My family and I are planning to move to Belgium in summer. Can you give me recommendations on which international school I can put my 3 adorable kids? My eldest is a 14-year-old boy who loves sports, my 11-year-old girl loves Science and is also taking French class in her current school, and my youngest is only 9, who I believe is an artist in the making (the mom in me talking







). I would appreciate all your suggestions because our choice of home will depend on our children’s school location. Thanks!


----------



## Bevdeforges (Nov 16, 2007)

Depending on why you are moving to Belgium, you may want to check some of the expat organizations to see what "on the ground" information they have about the various schools there. If you're moving for job reasons, the new employer may have information on the schools. If someone in the family will be working in Brussels, especially for an NGO or another international agency, they will have information on the international schools in the area and which ones are most popular with their staff members. 

If you are American, there are two American Women's Clubs - one in Brussels, the other in Antwerp. They generally have lots of information on schools and all and can be a valuable source for other information about settling in. There are probably British expat groups, too, though Brexit may have left its mark. 

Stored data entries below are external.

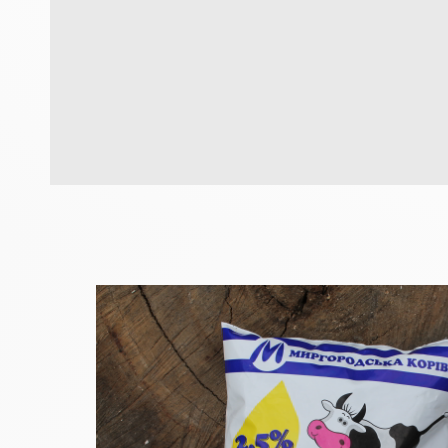
Н
а
ш
з
а
в
о
д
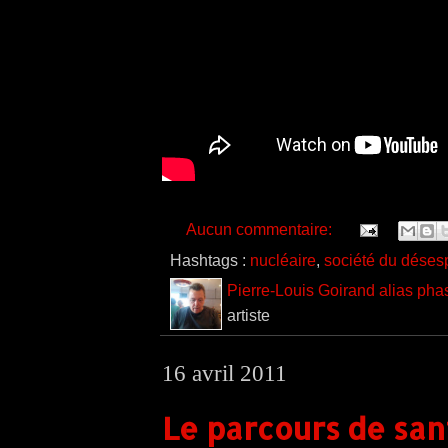
Aucun commentaire:
Hashtags :
nucléaire
,
société du déses
Pierre-Louis Goirand alias pha
artiste
16 avril 2011
Le parcours de san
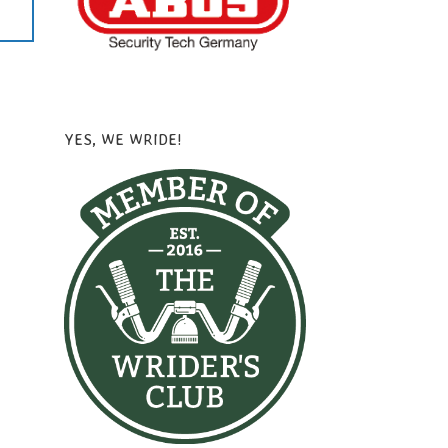
YES, WE WRIDE!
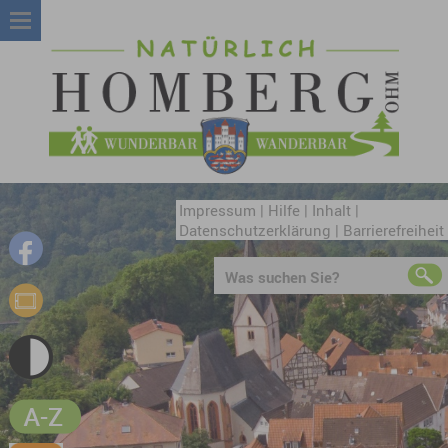
Impressum
|
Hilfe
|
Inhalt
|
Datenschutzerklärung
|
Barrierefreiheit
Was suchen Sie?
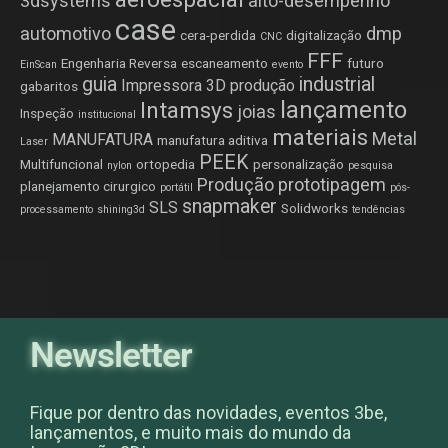
3dsystems
alto-desempenho
case
automotivo
dmp
cera-perdida
digitalização
CNC
FFF
Engenharia Reversa
escaneamento
futuro
EinScan
evento
guia
industrial
Impressora 3D produção
gabaritos
lançamento
Intamsys
joias
Inspeção
institucional
materiais
Metal
MANUFATURA
manufatura aditiva
Laser
PEEK
Multifuncional
ortopedia
personalização
nylon
pesquisa
Produção
prototipagem
planejamento cirurgico
portátil
pós-
snapmaker
SLS
Solidworks
processamento
shining3d
tendências
Newsletter
Fique por dentro das novidades, eventos 3be,
lançamentos, e muito mais do mundo da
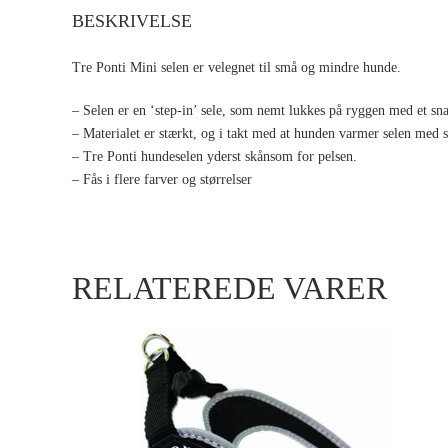
BESKRIVELSE
Tre Ponti Mini selen er velegnet til små og mindre hunde.
– Selen er en ‘step-in’ sele, som nemt lukkes på ryggen med et s
– Materialet er stærkt, og i takt med at hunden varmer selen med s
– Tre Ponti hundeselen yderst skånsom for pelsen.
– Fås i flere farver og størrelser
RELATEREDE VARER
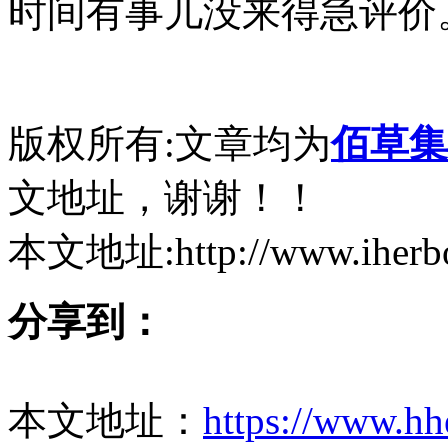
时间有事儿没来得急评价
版权所有:文章均为
佰草集
文地址，谢谢！！
本文地址:http://www.iherbor
分享到：
本文地址：
https://www.hh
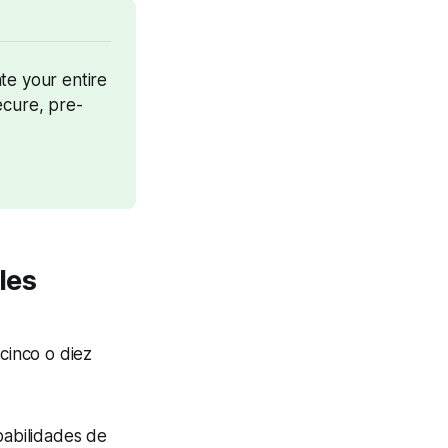
te your entire 
ecure, pre-
les
cinco o diez
abilidades de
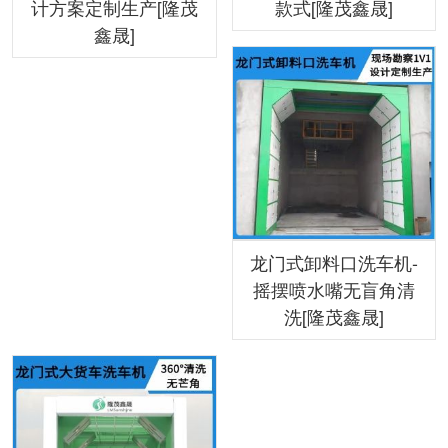
计方案定制生产[隆茂
款式[隆茂鑫晟]
鑫晟]
龙门式卸料口洗车机-
摇摆喷水嘴无盲角清
洗[隆茂鑫晟]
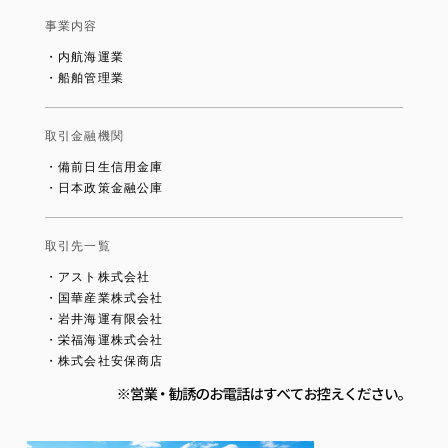
事業内容
・内航海運業
・船舶管理業
取引金融機関
・備前日生信用金庫
・日本政策金融公庫
取引先一覧
・アスト株式会社
・国華産業株式会社
・岩井海運有限会社
・栄福海運株式会社
・株式会社安保商店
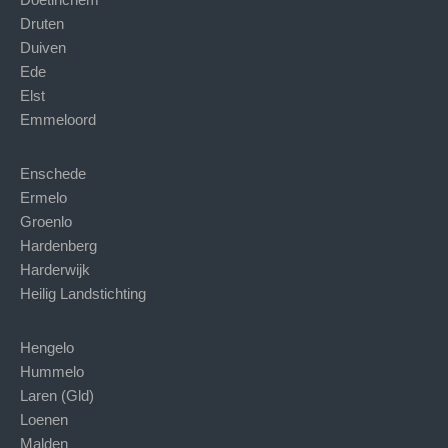
Druten
Duiven
Ede
Elst
Emmeloord
Enschede
Ermelo
Groenlo
Hardenberg
Harderwijk
Heilig Landstichting
Hengelo
Hummelo
Laren (Gld)
Loenen
Malden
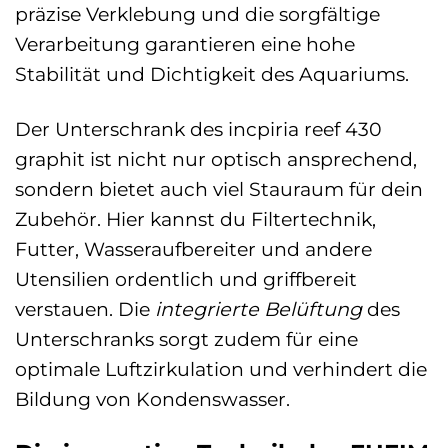
präzise Verklebung und die sorgfältige
Verarbeitung garantieren eine hohe
Stabilität und Dichtigkeit des Aquariums.
Der Unterschrank des incpiria reef 430
graphit ist nicht nur optisch ansprechend,
sondern bietet auch viel Stauraum für dein
Zubehör. Hier kannst du Filtertechnik,
Futter, Wasseraufbereiter und andere
Utensilien ordentlich und griffbereit
verstauen. Die
integrierte Belüftung
des
Unterschranks sorgt zudem für eine
optimale Luftzirkulation und verhindert die
Bildung von Kondenswasser.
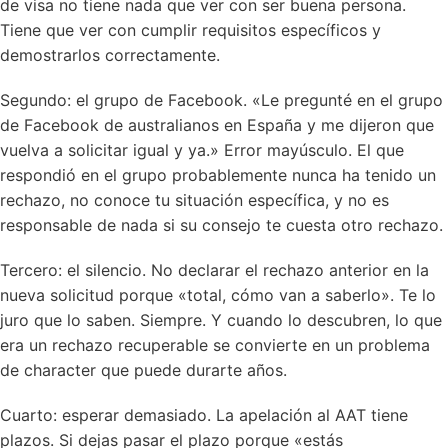
de visa no tiene nada que ver con ser buena persona.
Tiene que ver con cumplir requisitos específicos y
demostrarlos correctamente.
Segundo: el grupo de Facebook. «Le pregunté en el grupo
de Facebook de australianos en España y me dijeron que
vuelva a solicitar igual y ya.» Error mayúsculo. El que
respondió en el grupo probablemente nunca ha tenido un
rechazo, no conoce tu situación específica, y no es
responsable de nada si su consejo te cuesta otro rechazo.
Tercero: el silencio. No declarar el rechazo anterior en la
nueva solicitud porque «total, cómo van a saberlo». Te lo
juro que lo saben. Siempre. Y cuando lo descubren, lo que
era un rechazo recuperable se convierte en un problema
de character que puede durarte años.
Cuarto: esperar demasiado. La apelación al AAT tiene
plazos. Si dejas pasar el plazo porque «estás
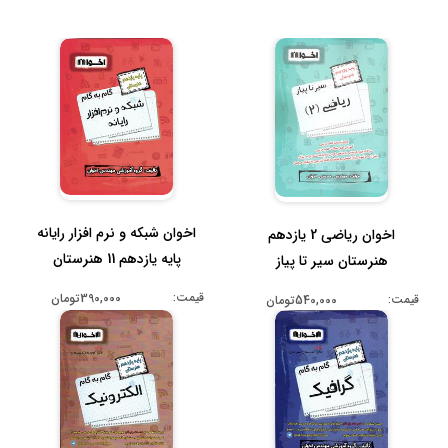
اخوان شبکه و نرم افزار رایانه
اخوان ریاضی 2 یازدهم
پایه یازدهم 11 هنرستان
هنرستان سیر تا پیاز
قیمت:
390,000تومان
قیمت:
540,000تومان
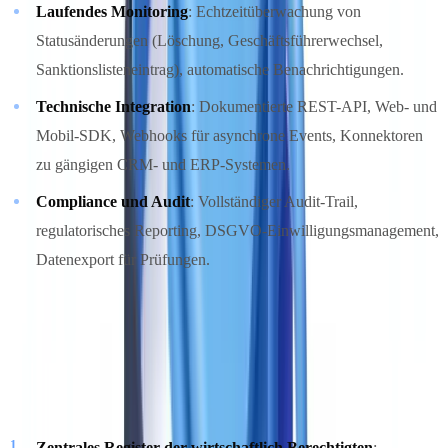
Laufendes Monitoring
: Echtzeitüberwachung von
Statusänderungen (Löschung, Geschäftsführerwechsel,
Sanktionslisteneintrag), automatische Benachrichtigungen.
Technische Integration
: Dokumentierte REST-API, Web- und
Mobil-SDK, Webhooks für asynchrone Events, Konnektoren
zu gängigen CRM- und ERP-Systemen.
Compliance und Audit
: Vollständiger Audit-Trail,
regulatorisches Reporting, DSGVO-Einwilligungsmanagement,
Datenexport für Prüfungen.
Spezifische regulatorische Anforderungen 2026
Das Inkrafttreten von AMLD6 bringt drei neue Anforderungen, die
jede Lösung adressieren muss:
Zentrales Register der wirtschaftlich Berechtigten
:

In any event, the various expat groups very often publish guides to living in Belgium and these are also a source of information about the schools and much else. Just be aware that Belgium isn't as small as it looks - if someone in the family is working in Belgium you'll want to settle close to the workplace. And, depending on where in Belgium you live, that will determine what language is used in day to day life as well as in the schools. Brussels is the main exception in that many languages are commonly spoken.


----------